Faktor Penyebab Era Turbulensi JKN

  1. Ketidaksesuaian Tarif Klaim & Biaya Operasional
    Adanya perbedaan tarif klaim yang dibayarkan BPJS melalui skema INA-CBG (Indonesian Case Based Groups) dengan biaya pelayanan riil yang dikeluarkan oleh Rumah Sakit. Tarif INA-CBG yang dinilai masih lebih rendah dari kebutuhan operasional dapat menimbulkan ketidakpuasan di kalangan tenaga medis. Karena secara langsung memengaruhi besaran jasa pelayanan yang mereka terima.
  2. Beban Pasien JKN Melebihi Kapasitas RS
    Jumlah pasien JKN tidak sebanding dengan kapasitas sumber daya Rumah Sakit akan menimbulkan tekanan terhadap kualitas layanan dan stabilitas keuangan. Selain itu, kondisi ini berdampak terhadap penurunan tingkat efisiensi operasional Rumah Sakit secara keseluruhan.
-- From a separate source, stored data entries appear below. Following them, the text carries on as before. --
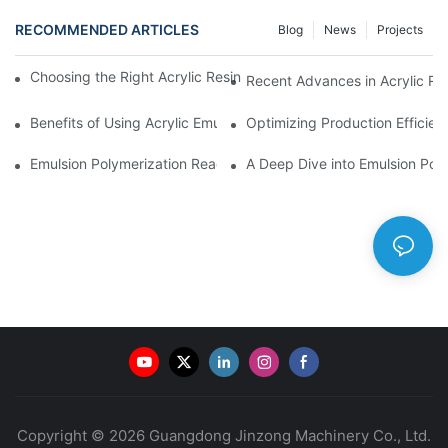
RECOMMENDED ARTICLES
Blog
News
Projects
Choosing the Right Acrylic Resin Reactor for Your Production N
Recent Advances in Acrylic Re
Benefits of Using Acrylic Emulsion Reactors in Coating Formulat
Optimizing Production Efficien
Emulsion Polymerization Reactors: Principles and Practices
A Deep Dive into Emulsion Poly
Copyright © 2026 Guangdong Jinzong Machinery Co., Ltd.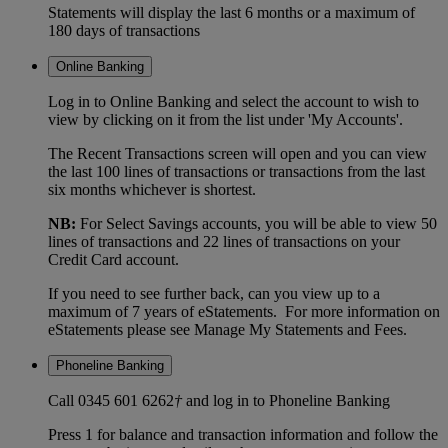
Statements will display the last 6 months or a maximum of
180 days of transactions
Online Banking
Log in to Online Banking and select the account to wish to
view by clicking on it from the list under 'My Accounts'.
The Recent Transactions screen will open and you can view
the last 100 lines of transactions or transactions from the last
six months whichever is shortest.
NB:
For Select Savings accounts, you will be able to view 50
lines of transactions and 22 lines of transactions on your
Credit Card account.
If you need to see further back, can you view up to a
maximum of 7 years of eStatements. For more information on
eStatements please see Manage My Statements and Fees.
Phoneline Banking
Call 0345 601 6262
†
and log in to Phoneline Banking
Press 1 for balance and transaction information and follow the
  3. Keterlambatan dan Tinggi Penolakan Klaim
    Klaim pelayanan JKN sering mengalami keterlambatan dan penolakan yang disebabkan oleh proses administrasi panjang dan rumit. Akibatnya berdampak langsung terhadap stabilitas keuangan dan kualitas pelayanan Rumah Sakit.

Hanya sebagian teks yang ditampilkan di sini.